**WHAT YOU WILL DO**:
While you copy the lines below, skip the pictures and keep the rest exact.
------ SUPPLIED ENTRIES
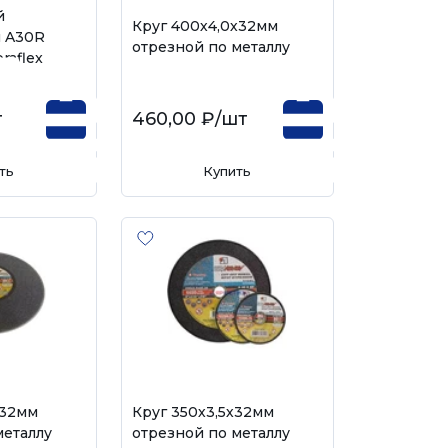
й
Круг 400х4,0х32мм
м A30R
отрезной по металлу
raflex
т
460,00 ₽
/шт
ть
Купить
х32мм
Круг 350х3,5х32мм
металлу
отрезной по металлу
------------
**EXERCISE ANSWER**:
й
Круг 400х4,0х32мм
м A30R
отрезной по металлу
raflex
т
460,00 ₽
/шт
ть
Купить
х32мм
Круг 350х3,5х32мм
металлу
отрезной по металлу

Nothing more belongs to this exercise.